Bayer, the mega-corporation that manufacturers flupyradifurone (and neonics), advertises it as "non-hazardous" to bees. But it's a nerve poison and, though it may not be lethal on contact the way neonics are, it's acutely toxic to bees if ingested. The bigger problem is the threat that both these persistent, systemic pesticides pose to pollinators and ecosystem functioning over the long-term.
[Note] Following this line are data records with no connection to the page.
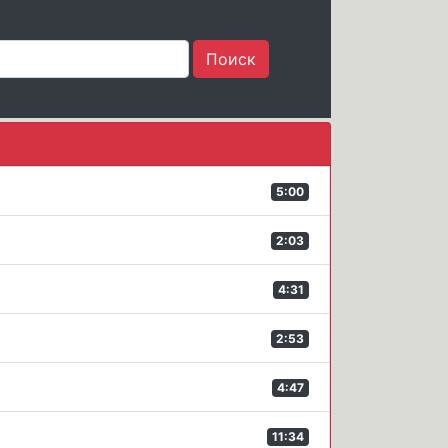
5:00
2:03
4:31
2:53
4:47
11:34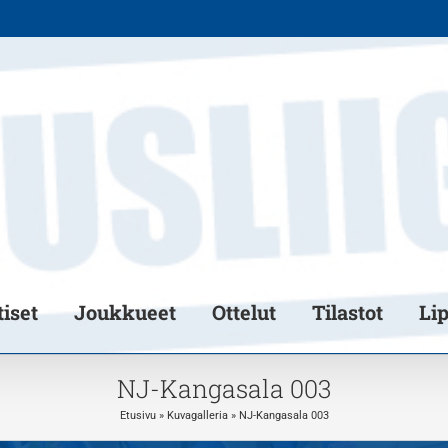
iset
Joukkueet
Ottelut
Tilastot
Li
NJ-Kangasala 003
Etusivu
»
Kuvagalleria
»
NJ-Kangasala 003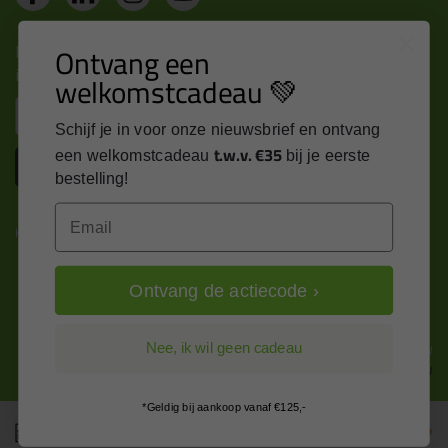
Nieuws, tips en exclusieve deals rechtstreeks in je
Ontvang een
inbox
welkomstcadeau 💚
Email
Schijf je in voor onze nieuwsbrief en ontvang
t.w.v. €35
een welkomstcadeau
bij je eerste
Inschrijven
bestelling!
Email
Kitcentrum is trots op:
Ontvang de actiecode ›
Alle prijzen zijn in EURO en excl. 21% BTW
Nee, ik wil geen cadeau
wijzig naar incl. BTW
*Geldig bij aankoop vanaf €125,-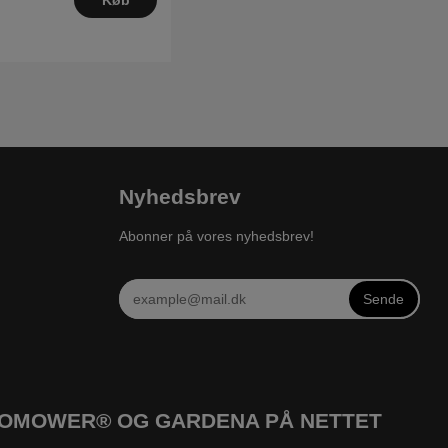
Køb
Nyhedsbrev
Abonner på vores nyhedsbrev!
Sende
UTOMOWER® OG GARDENA PÅ NETTET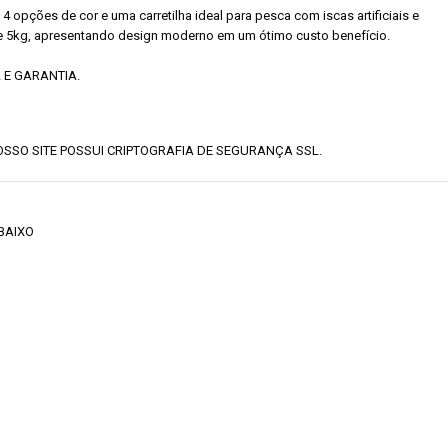
o 4 opções de cor e uma carretilha ideal para pesca com iscas artificiais e
de 5kg, apresentando design moderno em um ótimo custo benefício.
 E GARANTIA.
SSO SITE POSSUI CRIPTOGRAFIA DE SEGURANÇA SSL.
 BAIXO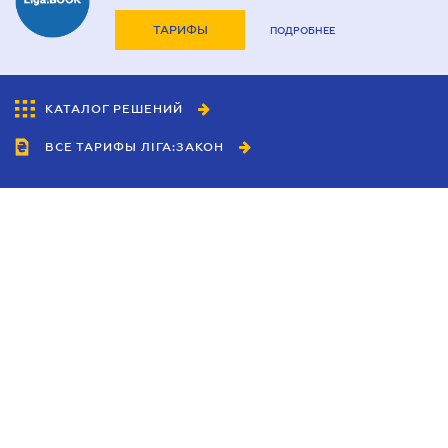
ТАРИФЫ
ПОДРОБНЕЕ
КАТАЛОГ РЕШЕНИЙ
ВСЕ ТАРИФЫ ЛІГА:ЗАКОН
Сотрудничество
Агенты
Дилеры
Политика
конфиденциальности
Условия использования
сайта
Реклама
Блог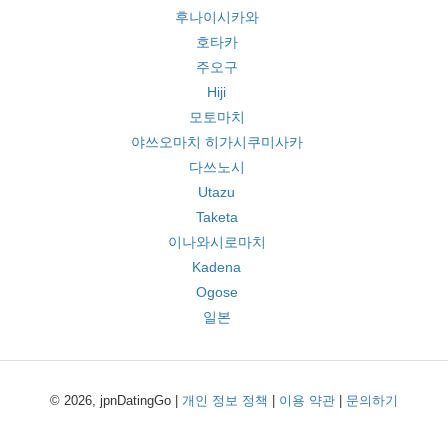
후나이시카와
호타카
주오구
Hiji
모토마치
야쓰오마치 히가시쿠미사카
다쓰노시
Utazu
Taketa
이나와시로마치
Kadena
Ogose
일본
© 2026, jpnDatingGo |
개인 정보 정책
|
이용 약관
|
문의하기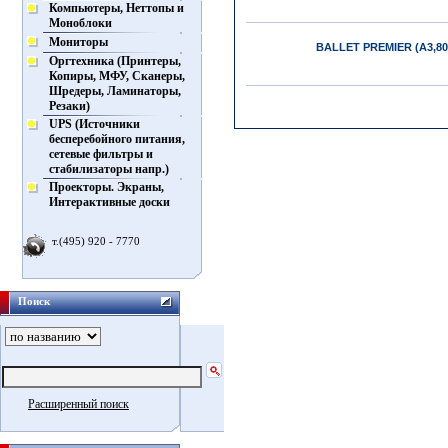
Компьютеры, Неттопы и
Моноблоки
Мониторы
BALLET PREMIER (А3,80г
Оргтехника (Принтеры,
Копиры, МФУ, Сканеры,
Шредеры, Ламинаторы,
Резаки)
UPS (Источники
бесперебойного питания,
сетевые фильтры и
стабилизаторы напр.)
Проекторы. Экраны,
Интерактивные доски
т.(495) 920 - 7770
Поиск
Расширенный поиск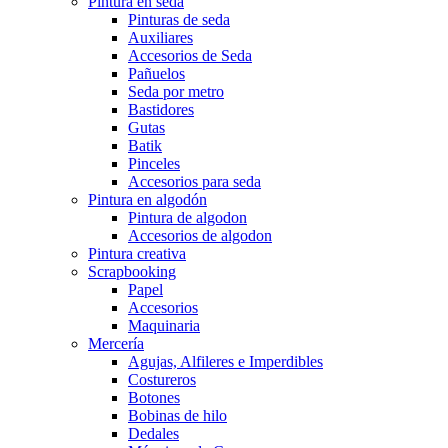
Pintura en seda
Pinturas de seda
Auxiliares
Accesorios de Seda
Pañuelos
Seda por metro
Bastidores
Gutas
Batik
Pinceles
Accesorios para seda
Pintura en algodón
Pintura de algodon
Accesorios de algodon
Pintura creativa
Scrapbooking
Papel
Accesorios
Maquinaria
Mercería
Agujas, Alfileres e Imperdibles
Costureros
Botones
Bobinas de hilo
Dedales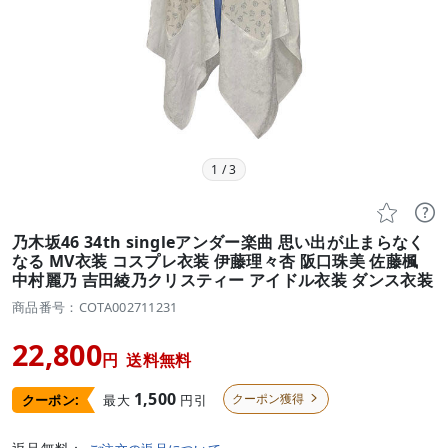
1
/
3


乃木坂46 34th singleアンダー楽曲 思い出が止まらなく
なる MV衣装 コスプレ衣装 伊藤理々杏 阪口珠美 佐藤楓
中村麗乃 吉田綾乃クリスティー アイドル衣装 ダンス衣装
商品番号：COTA002711231
22,800
円
送料無料
1,500
クーポン獲得
最大
円引
クーポン:
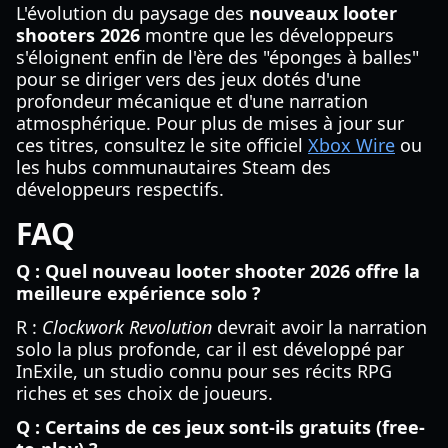
L'évolution du paysage des
nouveaux looter
shooters 2026
montre que les développeurs
s'éloignent enfin de l'ère des "éponges à balles"
pour se diriger vers des jeux dotés d'une
profondeur mécanique et d'une narration
atmosphérique. Pour plus de mises à jour sur
ces titres, consultez le site officiel
Xbox Wire
ou
les hubs communautaires Steam des
développeurs respectifs.
FAQ
Q : Quel nouveau looter shooter 2026 offre la
meilleure expérience solo ?
R :
Clockwork Revolution
devrait avoir la narration
solo la plus profonde, car il est développé par
InExile, un studio connu pour ses récits RPG
riches et ses choix de joueurs.
Q : Certains de ces jeux sont-ils gratuits (free-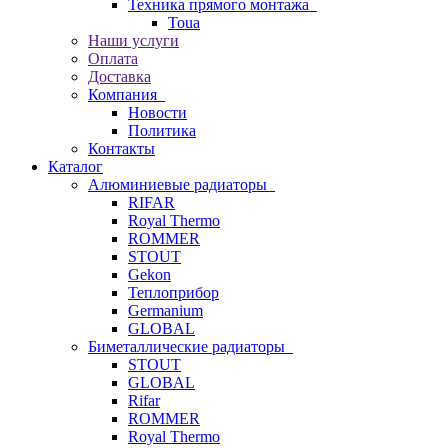
Техника прямого монтажа
Toua
Наши услуги
Оплата
Доставка
Компания
Новости
Политика
Контакты
Каталог
Алюминиевые радиаторы
RIFAR
Royal Thermo
ROMMER
STOUT
Gekon
Теплоприбор
Germanium
GLOBAL
Биметаллические радиаторы
STOUT
GLOBAL
Rifar
ROMMER
Royal Thermo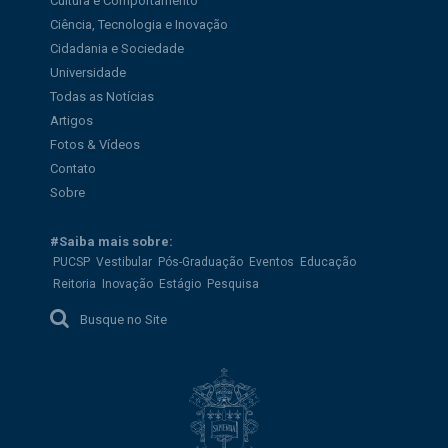
Cultura e Comportamento
Ciência, Tecnologia e Inovação
Cidadania e Sociedade
Universidade
Todas as Notícias
Artigos
Fotos & Vídeos
Contato
Sobre
#Saiba mais sobre:
PUCSP
Vestibular
Pós-Graduação
Eventos
Educação
Reitoria
Inovação
Estágio
Pesquisa
Busque no Site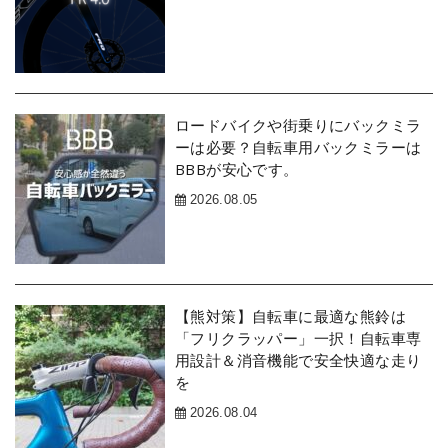
ロードバイクや街乗りにバックミラ
ーは必要？自転車用バックミラーは
BBBが安心です。
2026.08.05
【熊対策】自転車に最適な熊鈴は
「フリクラッパー」一択！自転車専
用設計＆消音機能で安全快適な走り
を
2026.08.04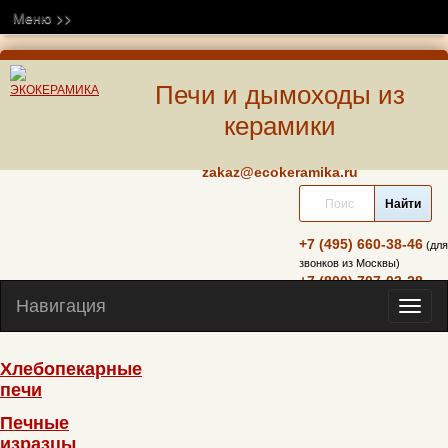
Меню >>
Печи и дымоходы из
керамики
zakaz@ecokeramika.ru
+7 (495) 660-38-46
(для
звонков из Москвы)
+7 (800) 707-03-28
(бесплатно по всей России)
Навигация
Навиг
Хлебопекарные
печи
Печные
изразцы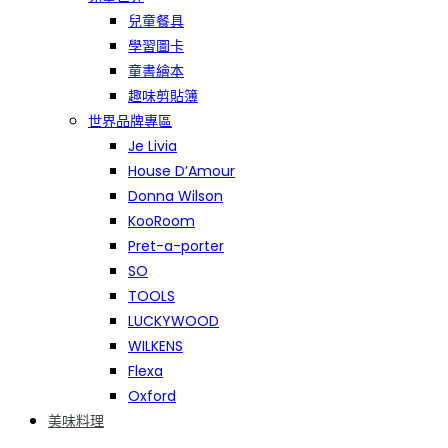
兒童餐具
學習圖卡
童書繪本
趣味剪貼簿
世界品牌專區
Je Livia
House D’Amour
Donna Wilson
KooRoom
Pret-a-porter
SO
TOOLS
LUCKYWOOD
WILKENS
Flexa
Oxford
美味料理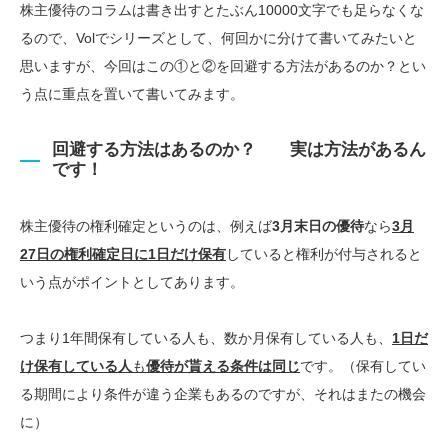
株主優待のコラムは書き出すとたぶん10000文字でも足らなくな
るので、Volでシリーズとして、何回かに分けて書いてみたいと
思いますが、今回はこの①と②を回避する方法があるのか？とい
う点に重点を置いて書いてみます。
回避する方法はあるのか？
実は方法があるん
です！
株主優待の権利確定というのは、例えば
3月末日の優待
なら
3月
27日の権利確定日に1日だけ保有
していると権利が付与されると
いう点がポイントとしてあります。
つまり1年間保有している人も、数か月保有している人も、
1日だ
け保有している人
も
優待が貰える条件は同じ
です。（保有してい
る期間により条件が違う企業もあるのですが、それはまたの機会
に）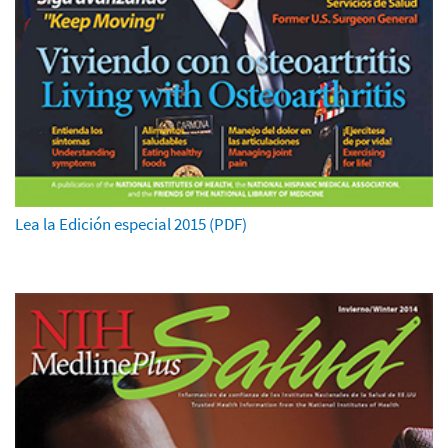
Lea la Edición especial 2015 (PDF)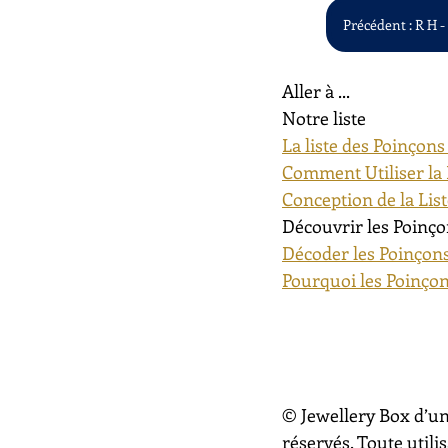
Précédent : R H -
Aller à ...
Notre liste
La liste des Poinçons
Comment Utiliser la 
Conception de la Lis
Découvrir les Poinço
Décoder les Poinçons
Pourquoi les Poinçon
© Jewellery Box d’un
réservés. Toute utili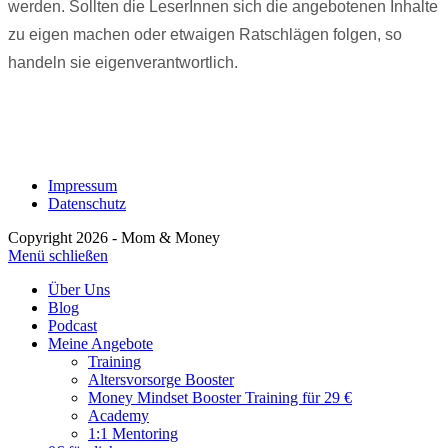
werden. Sollten die LeserInnen sich die angebotenen Inhalte
zu eigen machen oder etwaigen Ratschlägen folgen, so
handeln sie eigenverantwortlich.
Impressum
Datenschutz
Copyright 2026 - Mom & Money
Menü schließen
Über Uns
Blog
Podcast
Meine Angebote
Training
Altersvorsorge Booster
Money Mindset Booster Training für 29 €
Academy
1:1 Mentoring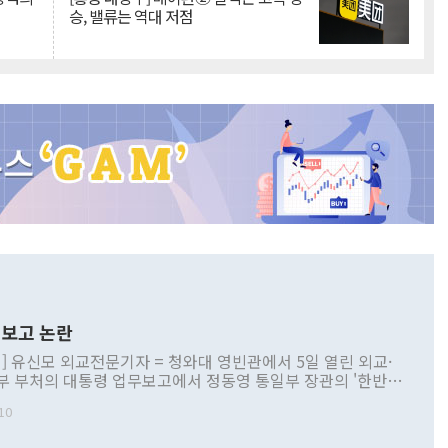
승, 밸류는 역대 저점
보고 논란
] 유신모 외교전문기자 = 청와대 영빈관에서 5일 열린 외교·
부 부처의 대통령 업무보고에서 정동영 통일부 장관의 '한반도
 구상'과 업무보고 발언이 논란을 빚고 있다. 이날 정 장관의
10
정부 내 조율을 거치지 않은 사안을 정책으로 추진하겠다고 공
는가 하면 사실 관계에 맞지 않은 설명도 있었다. 이재명 대통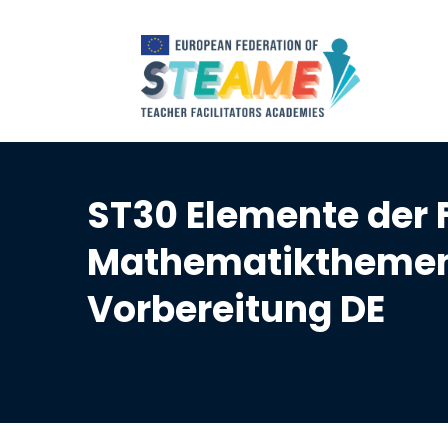
ST30 Elemente der 
Mathematikthemen 2
Vorbereitung DE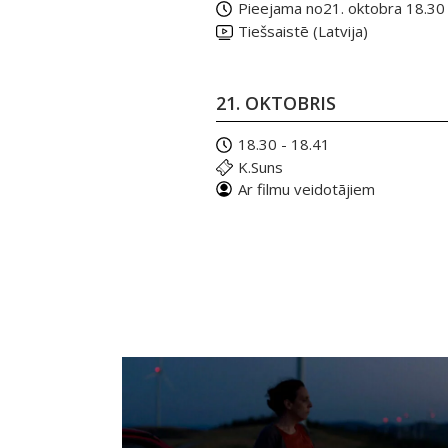
Pieejama no
21. oktobra 18.30
Tiešsaistē (Latvija)
21. OKTOBRIS
18.30 - 18.41
K.Suns
Ar filmu veidotājiem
And the combined effects of flupyradifurone and the suite of neonics that now contaminate the environment have not been studied. These chemical cousins target the same neuroreceptors, and it is likely that pollinators and other vulnerable non-target species would be exposed to both with cumulative and synergistic effects.
Enough is enough. Rather than rushing to approve flupyradifurone, Canadian regulators should get serious about addressing the concerns with neonics and related pesticides. Please don't "F" the bees.
Let's ban neonics and transition to truly safer alternatives.